IndieWebCamp is a 2-day creator camp focused on growing the independent web

original-post-discovery


original post discovery is a discovery algorithm for starting with a POSSE copy of a post and finding the original post.

Contents

Use Cases

Reply to original

First, as part of How to make a comment, it would be more indieweb-friendly if post authoring implementations:

  • automatically detected when a user is trying to reply to a POSSE'd copy (e.g. a tweet),
  • auto-discovered the original post, and
  • linked to the original post instead

In question form:

  • How do I find an original post of a POSSE'd copy that I'm replying to?

Thread original posts and POSSE copies

Second, when POSSEing reply posts, it's useful to automatically:

  • markup your reply post with in-reply-to markup to the original post
  • when POSSEing your reply post to Twitter, set the in-reply-to-status-id to the status-id of the POSSE'd tweet copy of the original post.
  • for more details see: How to POSSE a comment

Algorithm

How to discover an original post URL from a copy of that post at a POSSE permalink

  1. retrieve the POSSE permalink
  2. in the h-entry that represents the POSSE copy, look for a link with "u-url" and "u-uid" - use that href as the original post URL.
  3. otherwise look for a rel=canonical link in the POSSE'd copy that links back to an original - use that as the original post URL.
  4. otherwise look for a link with link text of "See Original" in the POSSE'd copy page that links back to an original - use that as the original post URL.
  5. otherwise if a parenthetical permashortlink citation is the last thing in the POSSE'd copy content, convert that to a URL, use that as the candidate URL
  6. otherwise if a URL is the last thing in the POSSE'd copy content, use that as the candidate URL
  7. retrieve the candidate URL and parse it for hyperlinks
  8. iterate across hyperlinks with rel=syndication or u-syndication URLs (syndication URLs)
    1. if a syndication URL matches the POSSE permalink, then the candidate URL is the original post URL.
    2. else if a syndication URL has the same domain as the POSSE permalink
      1. retrieve the syndication URL
      2. if its redirect destination matches the POSSE permalink, then the candidate URL is the original post URL. (implementations may check such URL's redirect destinations one at a time and should stop when they find a match in order to minimize HTTP requests)
    3. end if
  9. end iteration

A parenthetical permashortlink citation looks something like:

  • (ttk.me t4Pc2)

The specific format of a parenthetical permashortlink citation is:

  1. literal '('
  2. domain name, likely short domain name (to avoid having Twitter auto-link it, as Twitter auto-links .com .net .org TLDs.
  3. literal space ' '
  4. id consisting of a-zA-Z0-9
  5. literal ')'

Convert a parenthetical permashortlink citation to URL by:

  • start with string "http://"
  • append the domain name from (2) above to the string
  • append a literal slash '/' to the string
  • append the id from (4) above to the string
  • the resulting string is a permashorturl

Implementations

Algorithm Notes

Use-cases that were used to add steps to the algorithm

  • "syndication URL has the same domain as the POSSE permalink" and substeps.
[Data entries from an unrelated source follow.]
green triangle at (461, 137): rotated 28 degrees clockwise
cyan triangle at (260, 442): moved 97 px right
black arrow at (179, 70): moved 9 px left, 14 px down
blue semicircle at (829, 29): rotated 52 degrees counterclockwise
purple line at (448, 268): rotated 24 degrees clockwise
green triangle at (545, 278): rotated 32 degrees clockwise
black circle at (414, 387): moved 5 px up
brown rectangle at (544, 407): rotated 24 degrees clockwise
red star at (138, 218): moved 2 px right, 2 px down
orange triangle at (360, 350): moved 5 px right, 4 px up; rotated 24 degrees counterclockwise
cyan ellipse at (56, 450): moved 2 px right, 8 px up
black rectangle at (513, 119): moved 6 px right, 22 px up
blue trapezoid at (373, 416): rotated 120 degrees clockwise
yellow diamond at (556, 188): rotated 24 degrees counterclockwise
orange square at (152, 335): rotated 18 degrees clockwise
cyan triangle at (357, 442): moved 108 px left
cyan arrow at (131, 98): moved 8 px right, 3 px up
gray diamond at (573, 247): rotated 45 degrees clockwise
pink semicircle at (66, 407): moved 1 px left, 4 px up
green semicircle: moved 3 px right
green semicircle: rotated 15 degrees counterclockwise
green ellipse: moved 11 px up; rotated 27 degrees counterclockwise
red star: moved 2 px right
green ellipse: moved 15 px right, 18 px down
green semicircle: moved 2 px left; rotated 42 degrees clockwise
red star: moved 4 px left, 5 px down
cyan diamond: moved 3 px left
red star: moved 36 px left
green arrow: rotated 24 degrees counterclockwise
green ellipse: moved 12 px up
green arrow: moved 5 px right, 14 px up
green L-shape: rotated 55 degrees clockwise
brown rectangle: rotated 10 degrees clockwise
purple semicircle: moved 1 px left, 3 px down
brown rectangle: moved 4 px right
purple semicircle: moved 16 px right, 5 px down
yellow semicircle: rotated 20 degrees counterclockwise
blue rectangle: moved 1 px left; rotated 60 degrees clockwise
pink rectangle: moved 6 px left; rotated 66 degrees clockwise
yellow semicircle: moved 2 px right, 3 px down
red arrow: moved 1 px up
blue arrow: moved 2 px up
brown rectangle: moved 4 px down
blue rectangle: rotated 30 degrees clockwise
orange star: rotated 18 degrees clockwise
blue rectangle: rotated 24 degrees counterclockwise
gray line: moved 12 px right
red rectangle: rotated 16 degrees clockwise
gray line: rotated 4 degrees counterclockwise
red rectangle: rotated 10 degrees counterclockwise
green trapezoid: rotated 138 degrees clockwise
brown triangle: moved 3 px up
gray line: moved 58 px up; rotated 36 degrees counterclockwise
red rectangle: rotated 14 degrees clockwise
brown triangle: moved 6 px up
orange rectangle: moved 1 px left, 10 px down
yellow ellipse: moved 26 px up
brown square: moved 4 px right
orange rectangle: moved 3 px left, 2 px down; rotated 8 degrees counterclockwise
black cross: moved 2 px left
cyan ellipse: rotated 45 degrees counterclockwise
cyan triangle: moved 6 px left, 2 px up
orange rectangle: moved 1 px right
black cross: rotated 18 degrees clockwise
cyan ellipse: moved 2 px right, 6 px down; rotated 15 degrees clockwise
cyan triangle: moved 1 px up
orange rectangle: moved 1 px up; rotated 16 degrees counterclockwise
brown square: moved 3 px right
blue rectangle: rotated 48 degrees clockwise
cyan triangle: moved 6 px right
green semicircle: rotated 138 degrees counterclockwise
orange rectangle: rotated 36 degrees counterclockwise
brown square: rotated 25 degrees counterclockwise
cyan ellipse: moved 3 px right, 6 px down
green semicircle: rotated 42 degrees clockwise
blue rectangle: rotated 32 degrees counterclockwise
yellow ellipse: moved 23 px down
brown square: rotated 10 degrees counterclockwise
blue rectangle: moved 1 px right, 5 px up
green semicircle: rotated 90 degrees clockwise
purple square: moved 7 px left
From the time of posting of the original post (and its POSSE permalink) to when this algorithm is run on the POSSE permalink, it's possible that the POSSE destination has changed its permalinks in some way. The following two have been seen in practice and thus are handled by this step in the algorithm
    1. http/https differences. E.g. Twitter permalinks used to be "http:" but are now (as of 2012+?) canonically "https:". Any implementation that saved POSSE tweet permalinks before that change would likely publish/link to "http:" URLs which require a retrieval of their redirect destination for comparison.
    2. change of path. Silos have in the past changed implementation specifics about how their permalinks work, leaving redirects behind for the original paths. Silos may also allow users to alter part of the permalink of a post, e.g. editing the slug, after publishing, and still support the old URL either by tracking all past permalinks for a post, or perhaps by only requiring non-post-slug portions of the permalink for unique retrieval.

POSSE Post Discovery

Main article: posse-post-discovery

Some prefer not to include permalinks/citations in POSSEd copies for aesthetic (Twitter's length limit) or technical (Instagram's lack of posting API) reasons. Is it possible to do original-post-discovery on a syndicated copy that contains no permalink or citation? posse-post-discovery. (Spoiler: yes, with syndication links, described above.)


Brainstorming

Extended backlink interpretation

TL;DR: new heuristic for determining when a link in a silo post implies it's a POSSE: the silo post's text is a "close enough" duplicate of the linked page's name, summary, or content.

Problem

Implementing Backfeed has raised some additional subtleties that aren't handled by this algorithm. In particular, Bridgy generally only backfeeds responses to a POSSE post, not the POSSE post itself, which is effectively a duplicate of the original post.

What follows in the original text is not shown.